**AIM OF THE TASK**
Check every line of the data below for the string "ドトール", and copy the ones that hold it.

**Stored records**
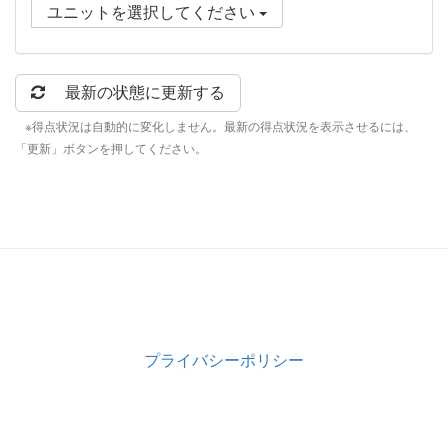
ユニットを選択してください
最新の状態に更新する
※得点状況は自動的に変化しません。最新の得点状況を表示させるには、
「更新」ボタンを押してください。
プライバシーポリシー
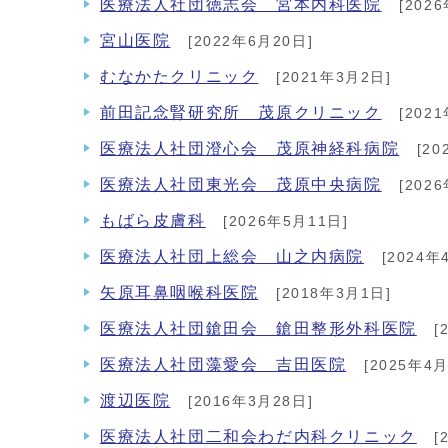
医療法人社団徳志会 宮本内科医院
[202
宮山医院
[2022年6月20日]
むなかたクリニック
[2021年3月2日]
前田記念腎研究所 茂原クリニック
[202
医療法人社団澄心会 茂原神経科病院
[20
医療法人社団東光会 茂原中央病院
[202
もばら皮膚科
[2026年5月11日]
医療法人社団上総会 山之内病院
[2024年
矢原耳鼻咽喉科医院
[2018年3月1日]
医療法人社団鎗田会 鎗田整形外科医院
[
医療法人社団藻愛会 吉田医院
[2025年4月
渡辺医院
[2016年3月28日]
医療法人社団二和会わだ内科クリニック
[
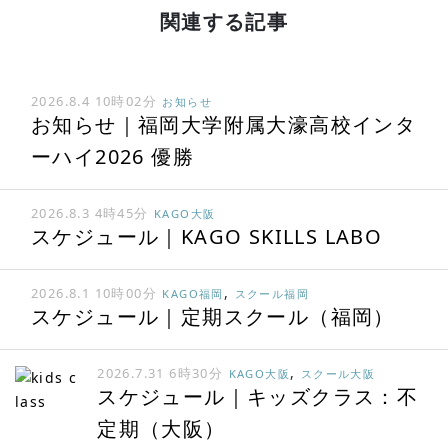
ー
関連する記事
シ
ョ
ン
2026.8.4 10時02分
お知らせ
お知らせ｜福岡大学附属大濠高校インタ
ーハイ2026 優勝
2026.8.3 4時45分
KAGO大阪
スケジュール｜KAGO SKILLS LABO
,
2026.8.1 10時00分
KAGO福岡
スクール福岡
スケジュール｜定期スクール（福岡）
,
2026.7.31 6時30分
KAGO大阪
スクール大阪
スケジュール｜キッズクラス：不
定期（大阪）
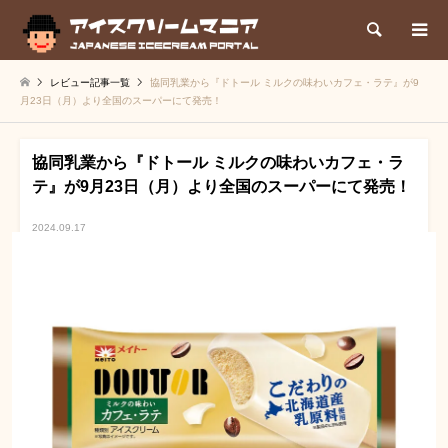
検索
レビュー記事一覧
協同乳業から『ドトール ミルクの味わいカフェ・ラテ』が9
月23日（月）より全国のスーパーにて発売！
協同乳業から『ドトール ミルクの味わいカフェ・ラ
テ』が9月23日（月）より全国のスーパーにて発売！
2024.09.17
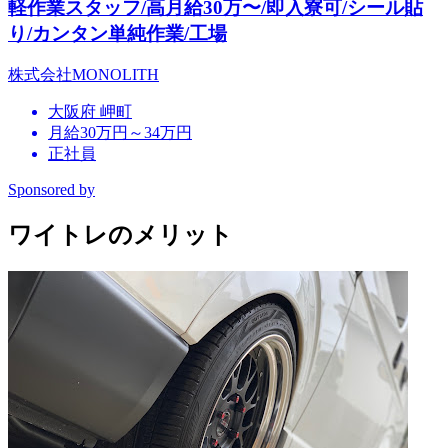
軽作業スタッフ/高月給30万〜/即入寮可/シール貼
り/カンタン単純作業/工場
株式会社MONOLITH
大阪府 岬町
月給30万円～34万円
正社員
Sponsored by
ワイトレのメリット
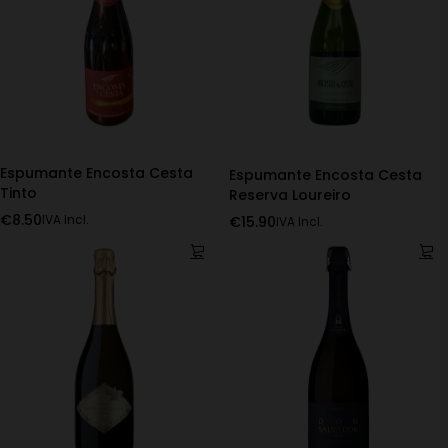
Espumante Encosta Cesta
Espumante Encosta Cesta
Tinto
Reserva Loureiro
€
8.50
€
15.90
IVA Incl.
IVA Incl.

**EXERCISE RESULT**
協同乳業から『ドトール ミルクの味わいカフェ・ラテ』が9
協同乳業から『ドトール ミルクの味わいカフェ・ラ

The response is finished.